AIM OF THE TASK: The count of lines below that include the string "Anemone" is the whole answer.

LISTED RECORDS:
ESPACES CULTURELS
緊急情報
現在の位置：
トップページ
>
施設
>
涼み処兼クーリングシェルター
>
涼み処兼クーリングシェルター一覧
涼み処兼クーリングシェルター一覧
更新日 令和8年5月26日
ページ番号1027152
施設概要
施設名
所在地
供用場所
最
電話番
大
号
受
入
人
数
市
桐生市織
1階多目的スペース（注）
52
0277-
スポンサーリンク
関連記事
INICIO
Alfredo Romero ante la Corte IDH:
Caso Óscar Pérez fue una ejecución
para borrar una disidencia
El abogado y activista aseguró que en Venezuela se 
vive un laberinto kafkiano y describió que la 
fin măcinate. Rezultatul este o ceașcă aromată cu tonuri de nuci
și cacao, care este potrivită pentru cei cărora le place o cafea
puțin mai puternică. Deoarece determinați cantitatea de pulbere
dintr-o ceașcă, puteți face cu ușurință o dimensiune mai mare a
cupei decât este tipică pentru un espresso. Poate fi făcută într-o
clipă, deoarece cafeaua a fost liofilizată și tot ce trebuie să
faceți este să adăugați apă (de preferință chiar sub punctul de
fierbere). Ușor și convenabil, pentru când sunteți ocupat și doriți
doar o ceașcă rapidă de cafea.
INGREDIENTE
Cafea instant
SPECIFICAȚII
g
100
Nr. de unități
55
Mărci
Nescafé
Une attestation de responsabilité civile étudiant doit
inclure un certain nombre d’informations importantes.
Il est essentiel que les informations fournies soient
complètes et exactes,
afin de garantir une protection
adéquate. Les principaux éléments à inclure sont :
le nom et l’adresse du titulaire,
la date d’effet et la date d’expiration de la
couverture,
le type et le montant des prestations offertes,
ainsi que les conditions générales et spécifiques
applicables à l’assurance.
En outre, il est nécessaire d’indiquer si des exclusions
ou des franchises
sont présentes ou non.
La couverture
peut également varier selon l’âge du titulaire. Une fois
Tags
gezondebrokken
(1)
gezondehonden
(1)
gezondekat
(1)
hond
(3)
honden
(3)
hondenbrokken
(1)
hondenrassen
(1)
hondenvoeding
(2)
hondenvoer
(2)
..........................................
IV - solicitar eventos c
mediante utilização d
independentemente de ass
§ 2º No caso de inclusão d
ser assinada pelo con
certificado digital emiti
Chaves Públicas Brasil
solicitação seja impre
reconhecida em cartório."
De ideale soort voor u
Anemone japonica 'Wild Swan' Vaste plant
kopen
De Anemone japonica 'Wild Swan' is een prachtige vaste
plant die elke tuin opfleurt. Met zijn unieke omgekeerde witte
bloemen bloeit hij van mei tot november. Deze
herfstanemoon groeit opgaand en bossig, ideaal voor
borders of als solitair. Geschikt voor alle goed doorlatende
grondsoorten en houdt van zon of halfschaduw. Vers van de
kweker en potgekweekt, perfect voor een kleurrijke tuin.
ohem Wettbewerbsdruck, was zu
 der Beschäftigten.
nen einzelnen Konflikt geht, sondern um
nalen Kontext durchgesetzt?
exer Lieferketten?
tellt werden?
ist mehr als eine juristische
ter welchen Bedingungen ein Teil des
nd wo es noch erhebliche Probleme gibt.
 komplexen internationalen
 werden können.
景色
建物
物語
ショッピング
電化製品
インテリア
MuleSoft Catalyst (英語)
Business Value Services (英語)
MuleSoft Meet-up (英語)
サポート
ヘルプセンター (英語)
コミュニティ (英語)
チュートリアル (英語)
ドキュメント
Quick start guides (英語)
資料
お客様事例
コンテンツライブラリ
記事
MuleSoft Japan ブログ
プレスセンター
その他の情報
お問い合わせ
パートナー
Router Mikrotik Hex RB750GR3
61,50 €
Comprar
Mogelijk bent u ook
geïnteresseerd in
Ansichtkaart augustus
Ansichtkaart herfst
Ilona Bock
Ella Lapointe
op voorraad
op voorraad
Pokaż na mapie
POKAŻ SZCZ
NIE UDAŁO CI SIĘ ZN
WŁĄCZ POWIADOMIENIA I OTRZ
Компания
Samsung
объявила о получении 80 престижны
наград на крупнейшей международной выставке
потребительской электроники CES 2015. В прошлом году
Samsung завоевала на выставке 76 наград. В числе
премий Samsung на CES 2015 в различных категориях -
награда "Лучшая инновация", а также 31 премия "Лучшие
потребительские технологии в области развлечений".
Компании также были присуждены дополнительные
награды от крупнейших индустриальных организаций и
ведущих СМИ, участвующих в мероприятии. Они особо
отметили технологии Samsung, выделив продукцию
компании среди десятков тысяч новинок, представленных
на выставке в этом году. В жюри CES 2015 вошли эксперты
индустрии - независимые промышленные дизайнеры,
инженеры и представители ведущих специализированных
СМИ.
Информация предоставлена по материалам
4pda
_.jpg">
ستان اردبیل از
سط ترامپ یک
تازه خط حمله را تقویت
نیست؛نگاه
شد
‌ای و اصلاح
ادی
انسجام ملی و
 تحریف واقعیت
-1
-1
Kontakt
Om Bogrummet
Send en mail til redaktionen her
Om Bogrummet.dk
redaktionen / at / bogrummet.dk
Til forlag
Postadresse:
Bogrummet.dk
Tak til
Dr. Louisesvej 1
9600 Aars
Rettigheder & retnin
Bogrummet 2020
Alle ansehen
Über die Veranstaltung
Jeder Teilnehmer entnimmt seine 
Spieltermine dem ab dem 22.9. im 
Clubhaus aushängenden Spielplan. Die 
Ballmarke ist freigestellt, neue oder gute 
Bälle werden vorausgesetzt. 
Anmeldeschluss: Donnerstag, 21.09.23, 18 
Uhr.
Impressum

RESULT OF THIS EXERCISE: 2